The Bank of England has selected SWIFT as one of 18 participants in its newly launched Synchronisation Lab, a six-month research initiative focused on enabling atomic settlement between tokenized assets and central bank money.
Scheduled to begin in spring 2026, the pilot will operate within a simulated version of the United Kingdom’s upgraded Real-Time Gross Settlement infrastructure, known as RT2. The objective is to examine how distributed ledger technology can interact with central bank systems to enable instantaneous and synchronized asset transfers.
This initiative builds on the Bank of England’s broader push into tokenized settlement, following its earlier collaboration with Chainlink to test on-chain settlement against central bank money.
Within the lab environment, SWIFT will collaborate with institutions including Baton Systems and London Stock Exchange Group to test interoperability between established financial messaging standards and emerging blockchain-based systems.
The pilot focuses on practical coordination rather than live deployment. Participants will connect to a simulated RT2 core ledger using dedicated APIs, ensuring that no real funds are used during testing.
One key use case under evaluation is cross-border foreign exchange settlement through Payment-versus-Payment (PvP) mechanisms. The structure ensures that one currency transfer executes only if the corresponding counter-transfer also settles, reducing settlement risk in FX transactions.
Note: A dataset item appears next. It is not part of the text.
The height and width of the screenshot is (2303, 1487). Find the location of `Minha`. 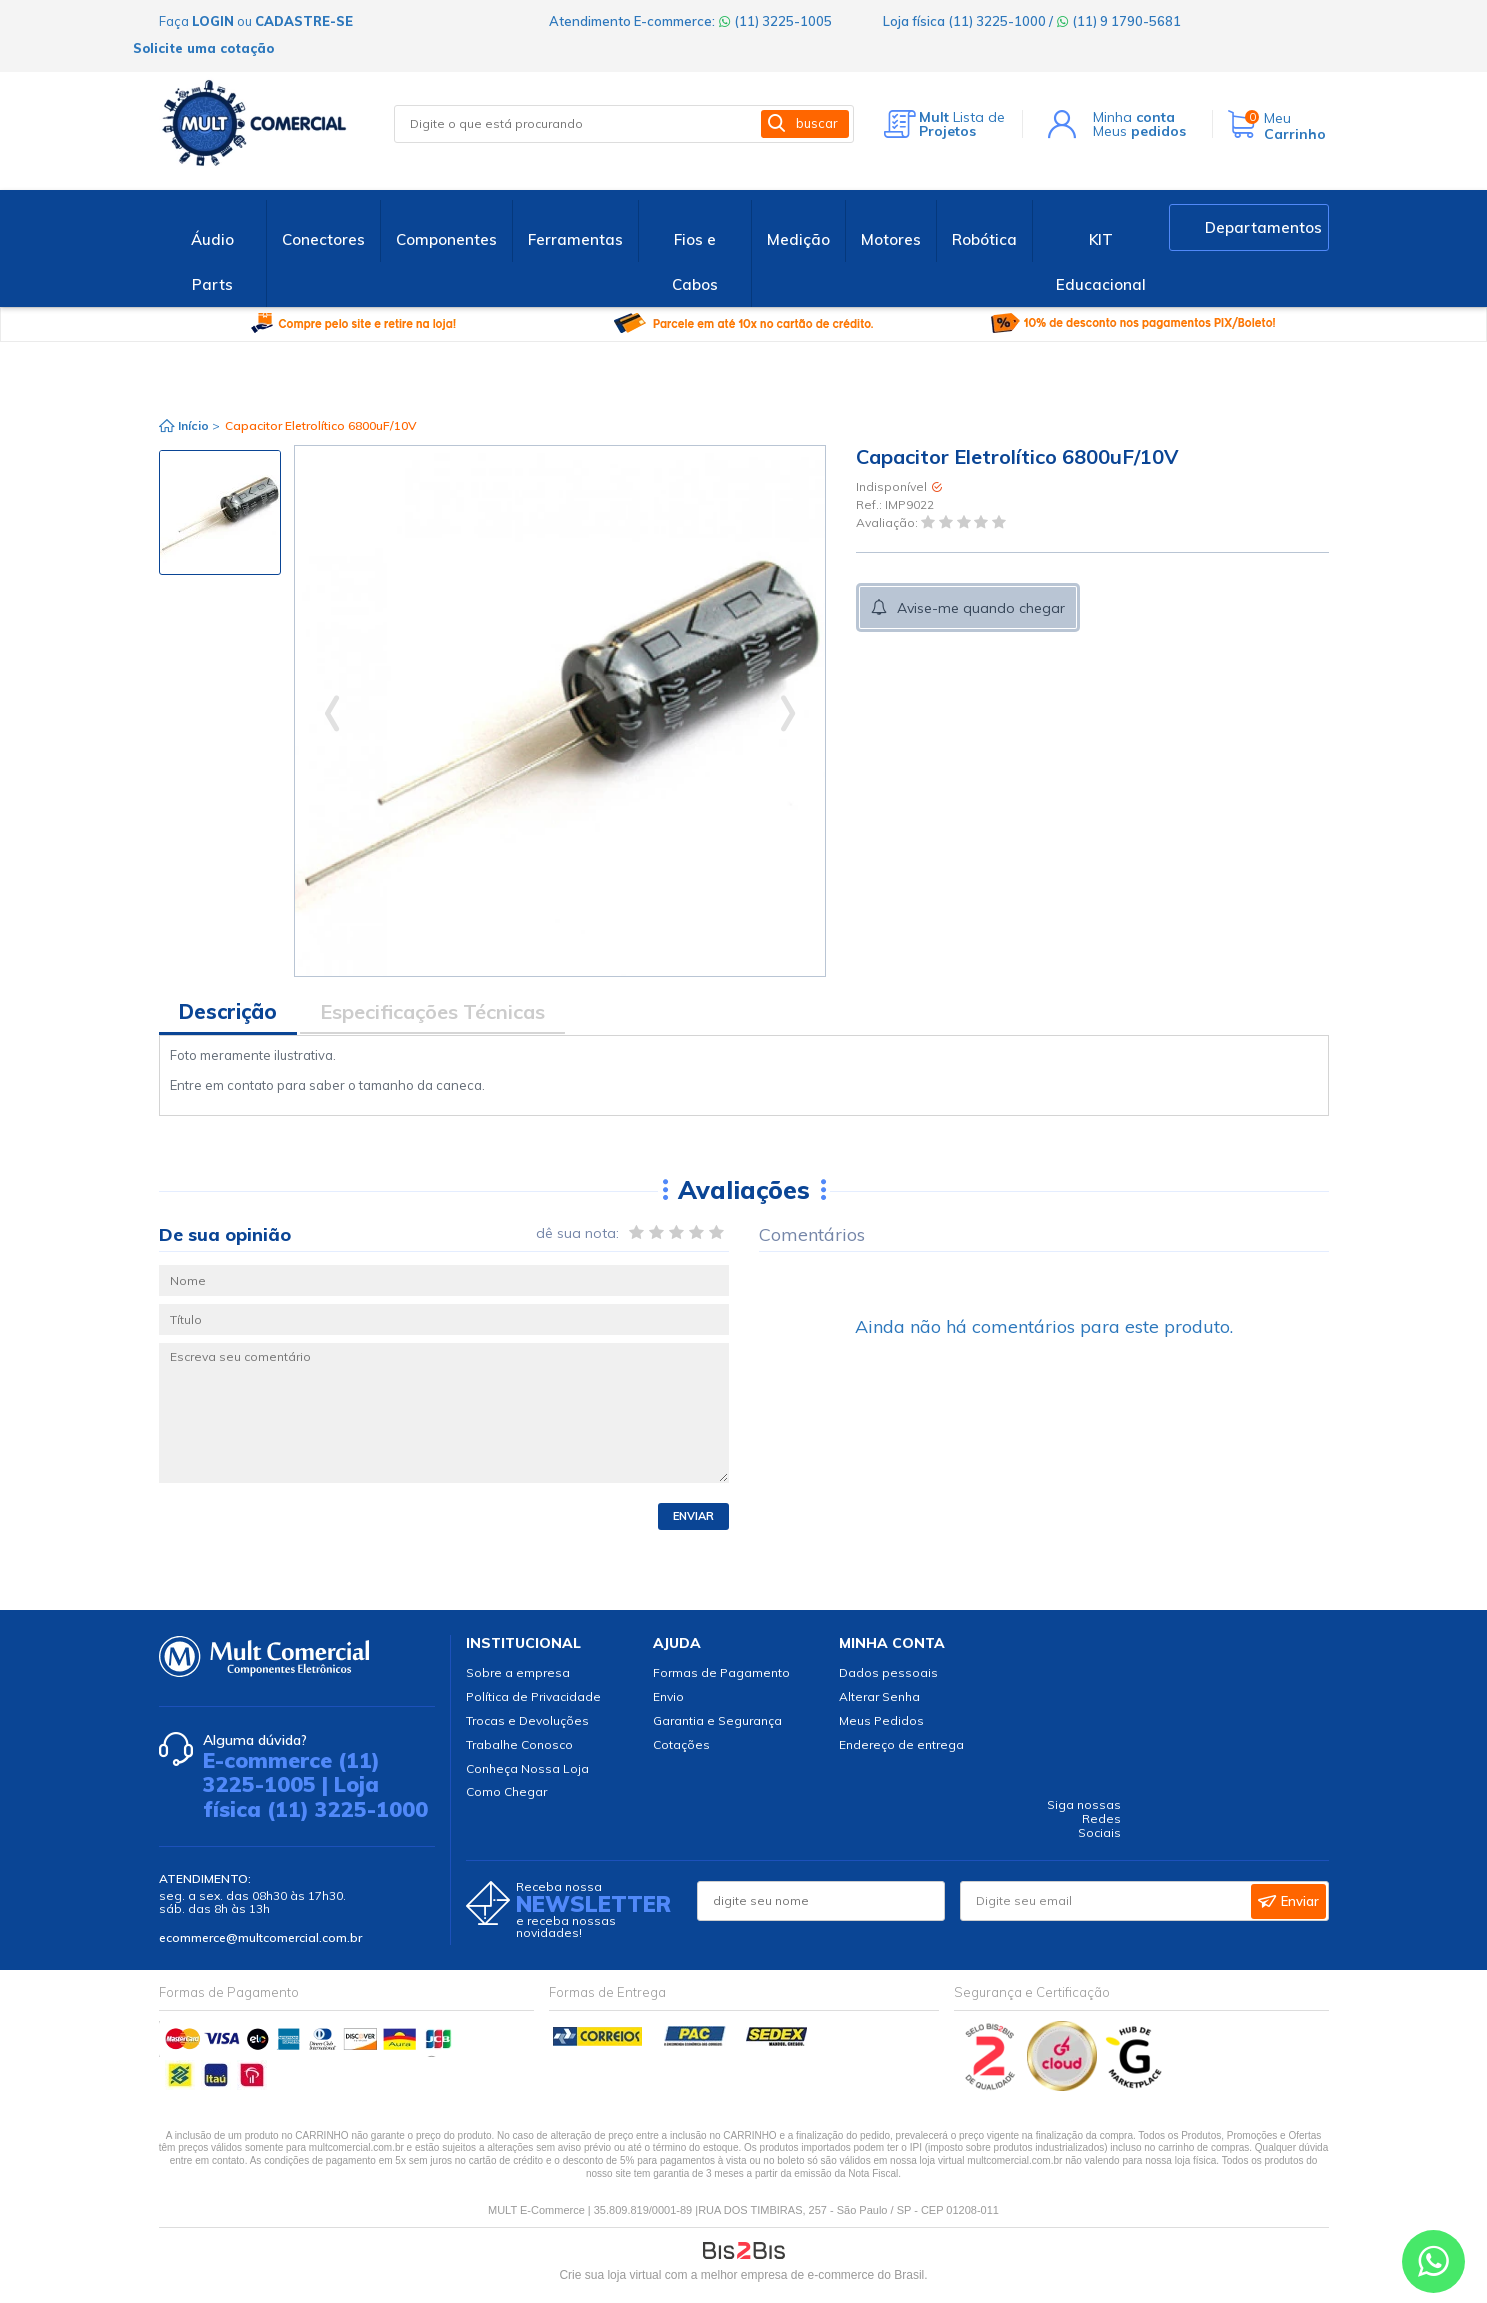 Minha is located at coordinates (1134, 117).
The lab will also assess Delivery-versus-Payment (DvP) functionality for tokenized securities, including bonds and gilts. These trials will explore how various technology stacks can integrate with central bank settlement rails to enable synchronized exchange of assets and cash.
In addition to FX and securities settlement, SWIFT will explore synchronized cash movements for collateral optimization. Working alongside firms such as Partior, the lab will evaluate how atomic settlement mechanisms could improve intraday financing and liquidity management across institutions.
The Synchronisation Lab is designed as a controlled research setting rather than a production system. The six-month program will inform future decisions regarding the modernization of the UK’s financial infrastructure.
The initiative builds on earlier experimentation conducted through Project Meridian, which demonstrated the technical feasibility of using a synchronization operator to facilitate atomic settlement in central bank money.
Among the selected participants are Chainlink, BNP Paribas, Tokenovate, Baton Systems, LSEG, and SWIFT, reflecting a mix of traditional financial institutions and digital asset infrastructure providers.